Print all entries precisely as they are written.

(RECORDS SUPPLIED begins)

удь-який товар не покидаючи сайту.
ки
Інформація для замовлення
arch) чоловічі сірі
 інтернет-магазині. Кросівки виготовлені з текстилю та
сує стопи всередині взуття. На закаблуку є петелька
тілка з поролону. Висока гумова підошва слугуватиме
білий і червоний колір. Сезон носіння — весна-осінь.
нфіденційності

(RECORDS SUPPLIED ends)

→ **WRITTEN REPLY**:
удь-який товар не покидаючи сайту.
ки
Інформація для замовлення
arch) чоловічі сірі
 інтернет-магазині. Кросівки виготовлені з текстилю та
сує стопи всередині взуття. На закаблуку є петелька
тілка з поролону. Висока гумова підошва слугуватиме
білий і червоний колір. Сезон носіння — весна-осінь.
нфіденційності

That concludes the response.